**ASSIGNED TASK:** Go through the entries and copy every line that has the string "عمران" in it.

[Page images and extracted text]
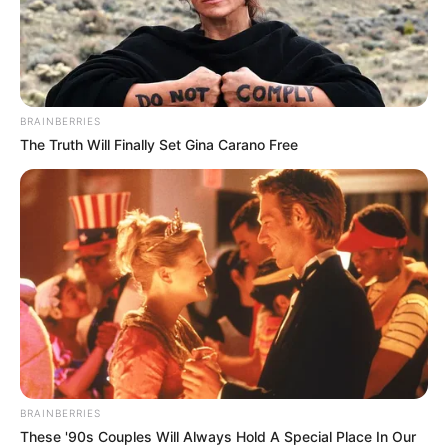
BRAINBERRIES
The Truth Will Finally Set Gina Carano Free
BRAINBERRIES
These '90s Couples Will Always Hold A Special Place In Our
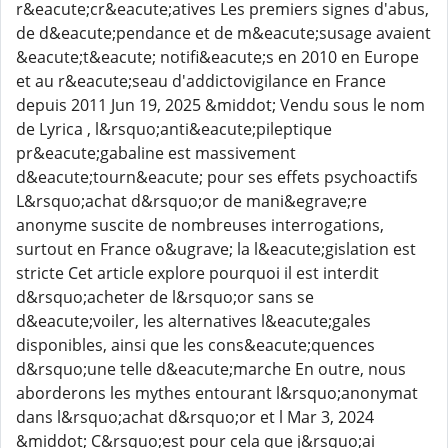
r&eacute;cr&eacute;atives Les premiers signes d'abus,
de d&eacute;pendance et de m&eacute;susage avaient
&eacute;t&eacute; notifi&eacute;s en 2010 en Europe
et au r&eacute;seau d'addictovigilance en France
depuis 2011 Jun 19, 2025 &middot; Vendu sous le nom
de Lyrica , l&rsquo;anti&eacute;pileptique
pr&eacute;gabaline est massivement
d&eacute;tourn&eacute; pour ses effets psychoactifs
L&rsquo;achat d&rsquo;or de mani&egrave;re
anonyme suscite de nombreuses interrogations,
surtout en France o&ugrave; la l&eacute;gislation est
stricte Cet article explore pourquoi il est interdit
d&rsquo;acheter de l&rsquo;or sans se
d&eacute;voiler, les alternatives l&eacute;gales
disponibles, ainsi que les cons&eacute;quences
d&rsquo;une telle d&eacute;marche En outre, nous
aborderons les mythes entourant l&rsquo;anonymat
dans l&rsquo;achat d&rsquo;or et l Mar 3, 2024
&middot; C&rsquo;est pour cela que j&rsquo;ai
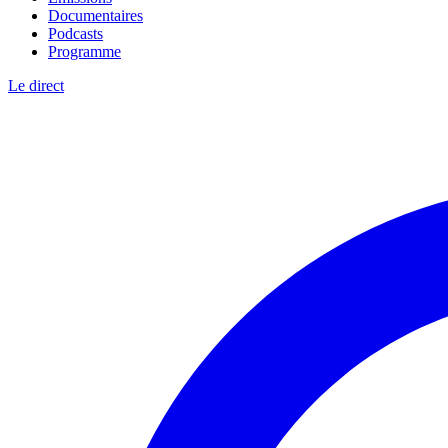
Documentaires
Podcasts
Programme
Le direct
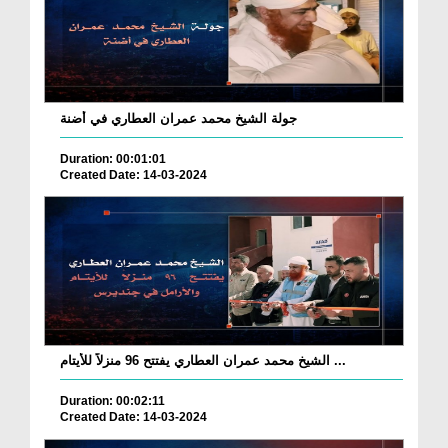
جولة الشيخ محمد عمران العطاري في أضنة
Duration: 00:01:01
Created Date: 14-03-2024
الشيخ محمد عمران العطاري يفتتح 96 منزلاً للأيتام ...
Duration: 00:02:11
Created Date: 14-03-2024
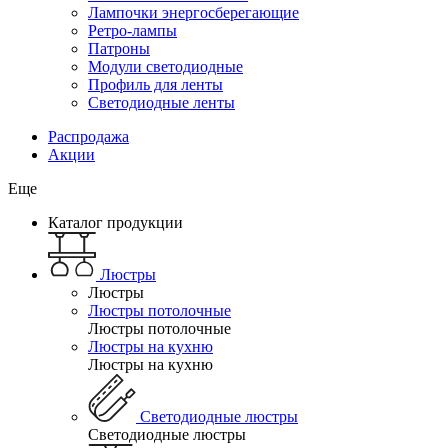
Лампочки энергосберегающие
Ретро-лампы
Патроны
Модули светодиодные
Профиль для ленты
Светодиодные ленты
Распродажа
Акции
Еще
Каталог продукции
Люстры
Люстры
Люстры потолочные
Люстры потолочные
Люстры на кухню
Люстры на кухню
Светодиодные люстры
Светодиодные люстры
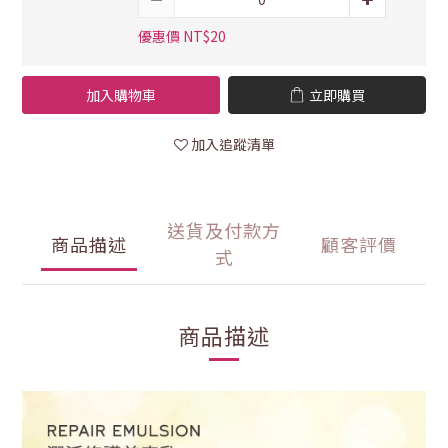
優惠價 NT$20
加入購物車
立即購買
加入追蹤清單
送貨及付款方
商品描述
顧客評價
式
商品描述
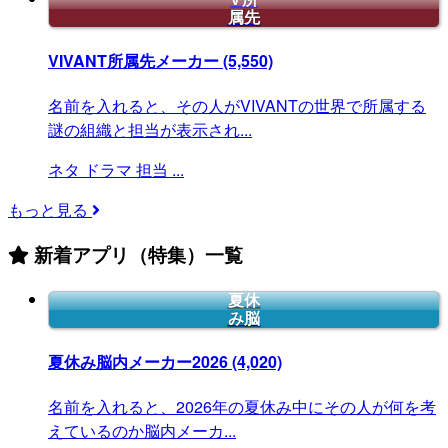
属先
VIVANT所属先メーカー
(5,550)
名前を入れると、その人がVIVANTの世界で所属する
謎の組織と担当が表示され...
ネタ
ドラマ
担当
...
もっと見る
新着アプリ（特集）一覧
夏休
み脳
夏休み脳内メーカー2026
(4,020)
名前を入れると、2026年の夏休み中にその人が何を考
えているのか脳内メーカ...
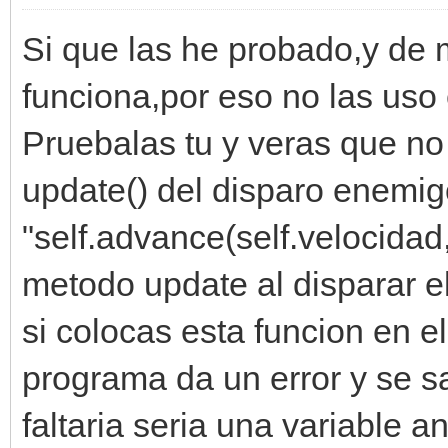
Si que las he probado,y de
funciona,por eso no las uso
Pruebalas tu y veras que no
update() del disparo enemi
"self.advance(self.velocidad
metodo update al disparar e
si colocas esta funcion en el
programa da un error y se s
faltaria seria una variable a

---

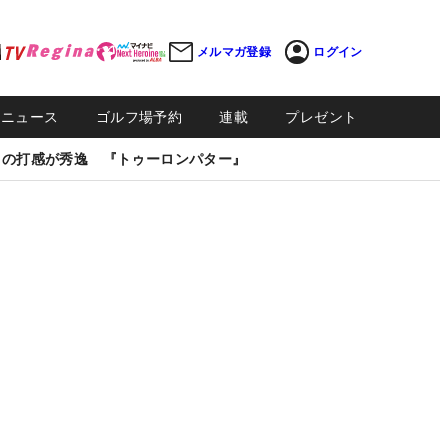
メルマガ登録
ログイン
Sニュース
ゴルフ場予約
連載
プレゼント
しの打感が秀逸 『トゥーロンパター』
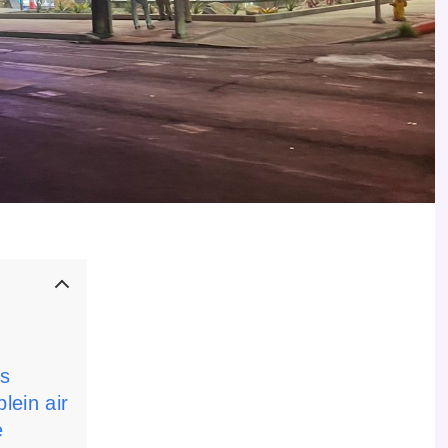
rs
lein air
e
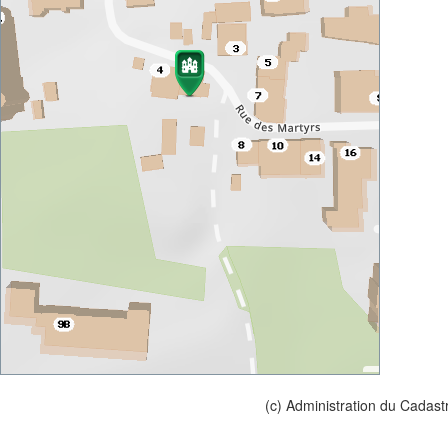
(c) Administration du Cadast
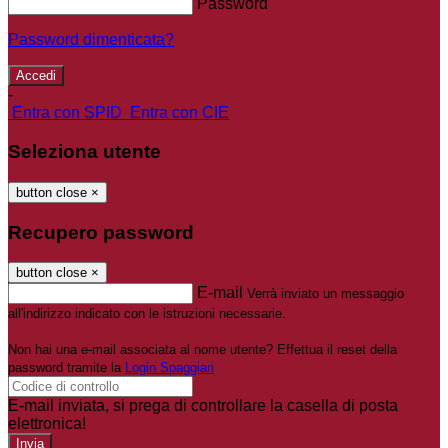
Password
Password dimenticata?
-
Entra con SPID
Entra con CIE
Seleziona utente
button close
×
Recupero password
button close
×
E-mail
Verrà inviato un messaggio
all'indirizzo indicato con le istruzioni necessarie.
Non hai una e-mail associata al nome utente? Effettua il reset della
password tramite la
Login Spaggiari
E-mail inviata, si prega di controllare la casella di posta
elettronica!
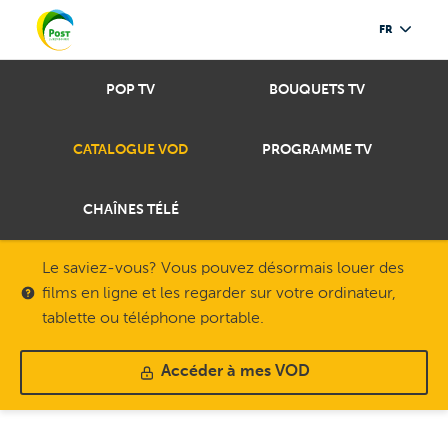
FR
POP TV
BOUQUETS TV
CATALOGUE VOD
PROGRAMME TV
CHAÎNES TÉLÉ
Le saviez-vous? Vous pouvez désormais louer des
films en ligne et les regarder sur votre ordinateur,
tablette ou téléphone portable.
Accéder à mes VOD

--

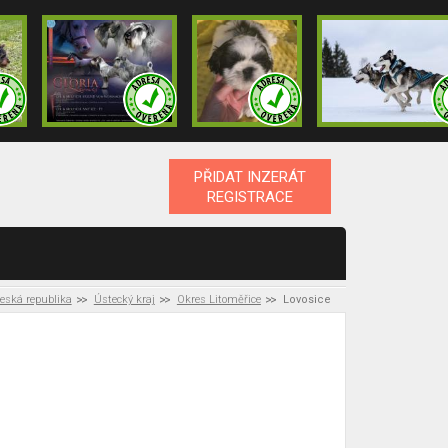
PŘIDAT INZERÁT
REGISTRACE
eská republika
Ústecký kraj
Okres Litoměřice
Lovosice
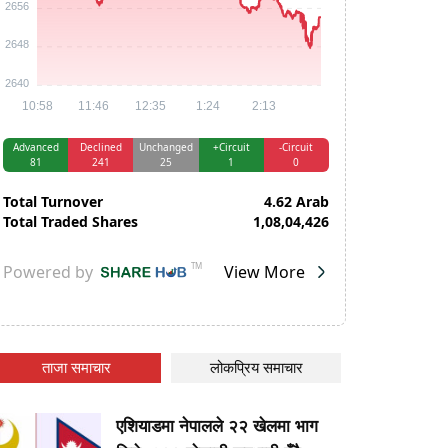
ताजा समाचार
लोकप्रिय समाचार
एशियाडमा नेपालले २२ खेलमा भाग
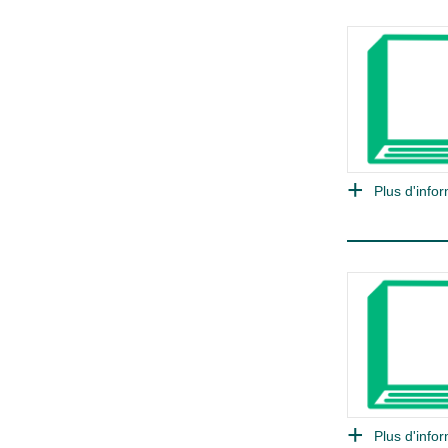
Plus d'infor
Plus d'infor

**RESPONSE TO THE TASK:**
جولة الشيخ محمد عمران العطاري في أضنة
الشيخ محمد عمران العطاري يفتتح 96 منزلاً للأيتام ...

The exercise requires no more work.